I hurt myself because deep down, I’m angry at me for being here, again.
This morning I found out from a third party that V lost his job. I was blindsinded, again. It is humiliating to find out news like that, from strangers about the person you’re supposed to be closest to. There were a couple of people there and they just looked at me with such pity.
I’m not even angry. When I called V and asked him about it, he came clean. Somehow, that’s become good enough. Just tell me the truth….when I ask.
It will be fine though…. It has to be.
Sometimes I want a glass of wine. Sometimes I want to drink the whole bottle. I don’t drink. Not out of necessity, but out of choice. I want to be supportive so I stand in solidarity with the alcoholic. I don’t drink. Not even when I’m alone. I feel too guilty to do it behind his back. Not that he has ever asked me to abstain. In fact, on many occasions he has said he wouldn’t care of I did. Still, I feel like if I drink, I am betraying him somehow.
But God, there are some days when I really, really want to.
He drank again. Walking through the grocery store, I had a fantasy. There was a huge alcohol display showcasing current deals. I picked up a bottle and looked at it. In my mind, I saw myself smashing the bottle on the ground. Then another, and another. Screaming obscenities at the bottles as I viciously cast them into oblivion. I kept breaking bottles until the whole aisle was a mess of broken glass and running liquid.
I fucking hate alcohol.
Alcoholism chips away at you. It chips away at your dignity, self-respect, self-esteem, boundaries, morals, and sanity.
It leaves you wondering if you can survive another day, another hour, another minute.
It is insidious; cunning, baffling, powerful.
And you don’t even have to pick up a drink to be affected by it…
V canceled our plans last minute for the second day in a row. Work conflicts. He could be telling the truth or he could be lying through his teeth. I really don’t know. Not too long ago, he canceled at the drop of a hat to drink. His sudden canceling takes me back to those awful days. Commitments are important to me. He has only begun to show that he is able and willing to follow through on his word, but it’s only been two weeks. Even in that time, things have ‘come up.’
I am practicing just leaving it alone. Not prying, just saying okay to whatever the excuse or situation is. Today I even pretended that I was happy that he was staying at work. He said it was related to a potential promotion, so I tried to be supportive.
He doesn’t know that I was crying when I sent the message.
I wonder if it will be like this forever. Will it always hurt or will I just become callused and angry? Will there come a day when I can actually trust him?

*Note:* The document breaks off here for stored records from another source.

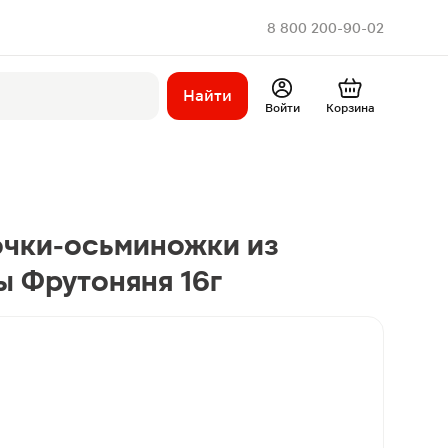
8 800 200-90-02
Найти
Войти
Корзина
очки-осьминожки из
ы Фрутоняня 16г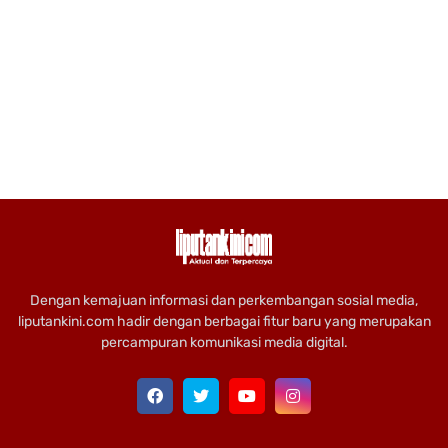
Dengan kemajuan informasi dan perkembangan sosial media,
liputankini.com hadir dengan berbagai fitur baru yang merupakan
percampuran komunikasi media digital.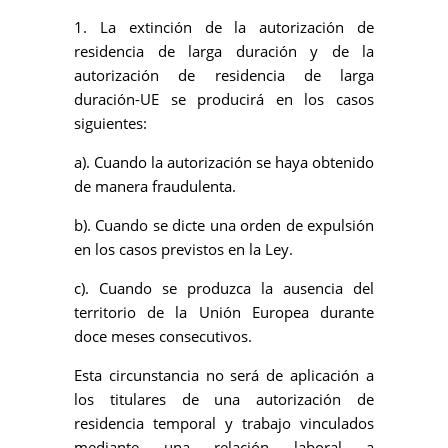
1. La extinción de la autorización de
residencia de larga duración y de la
autorización de residencia de larga
duración-UE se producirá en los casos
siguientes:
a). Cuando la autorización se haya obtenido
de manera fraudulenta.
b). Cuando se dicte una orden de expulsión
en los casos previstos en la Ley.
c). Cuando se produzca la ausencia del
territorio de la Unión Europea durante
doce meses consecutivos.
Esta circunstancia no será de aplicación a
los titulares de una autorización de
residencia temporal y trabajo vinculados
mediante una relación laboral a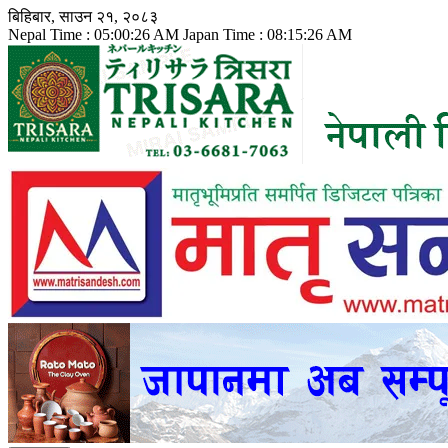
Skip
बिहिबार, साउन २१, २०८३
to
Nepal Time :
05:00:28 AM
Japan Time :
08:15:28 AM
content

I guess only time will tell.
At one time I said, I wish V was back in my life because I thought it would be easier to deal with an active alcoholic than to be without him. Talk about insanity. Now that V is back, the anxiety hasn’t lifted at all, it fact, at times it is worse!

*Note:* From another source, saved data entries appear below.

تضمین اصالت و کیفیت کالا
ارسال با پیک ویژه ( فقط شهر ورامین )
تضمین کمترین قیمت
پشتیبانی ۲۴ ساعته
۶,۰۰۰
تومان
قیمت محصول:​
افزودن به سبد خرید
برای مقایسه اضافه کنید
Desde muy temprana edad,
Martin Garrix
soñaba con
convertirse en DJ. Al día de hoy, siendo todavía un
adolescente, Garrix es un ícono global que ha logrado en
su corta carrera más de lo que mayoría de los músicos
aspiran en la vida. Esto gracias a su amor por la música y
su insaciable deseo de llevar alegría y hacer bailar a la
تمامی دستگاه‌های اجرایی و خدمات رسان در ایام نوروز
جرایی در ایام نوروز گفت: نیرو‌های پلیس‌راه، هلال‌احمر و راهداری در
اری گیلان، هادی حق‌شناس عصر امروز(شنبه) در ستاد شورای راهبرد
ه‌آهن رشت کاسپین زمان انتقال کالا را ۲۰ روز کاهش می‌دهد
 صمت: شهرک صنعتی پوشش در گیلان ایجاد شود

When he doesn’t respond to a message in what I believe is an appropriate time, each time we have a planned date, or simply being around him trying to decipher if he had drank that day, I go into panic mode.

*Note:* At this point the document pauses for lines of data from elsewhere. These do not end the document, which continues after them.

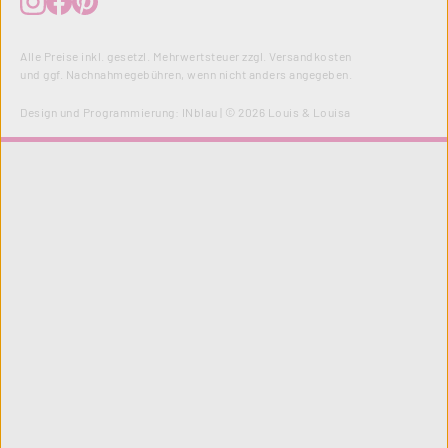
Alle Preise inkl. gesetzl. Mehrwertsteuer zzgl.
Versandkosten
und ggf. Nachnahmegebühren, wenn nicht anders angegeben.
Design und Programmierung:
INblau
| © 2026 Louis & Louisa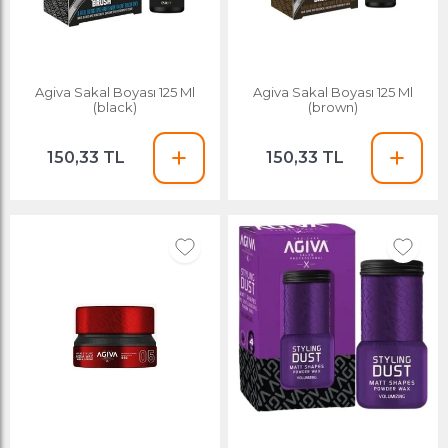
Agiva Sakal Boyası 125 Ml
Agiva Sakal Boyası 125 Ml
(black)
(brown)
150,33 TL
150,33 TL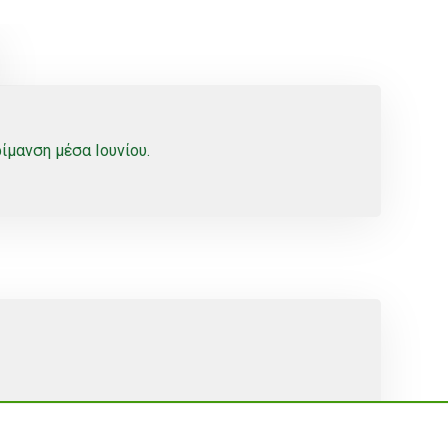
ίμανση μέσα Ιουνίου.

There is still a part of me that believes that I can control alcoholism. There is a bigger part of me that simply doesn’t want to be hurt again. Yet, all I am doing is hurting myself by constantly worrying about his addiction. If he is going to drink, he is going to do it regardless of my action or inaction.
Although I keep telling myself this, it is hard to not live in fear. After an emotional talk with my sponsor, she suggested that I ask my higher power for help letting go of control.
What a terrifying thought, letting go. Some how I got it in my head that I am responsible for the world. Deep inside this psyche, I really do not trust in the Universe. Life feels chaotic and full of bad things that could happen if I don’t tread carefully. I think I am going to be on Step 3 for a while.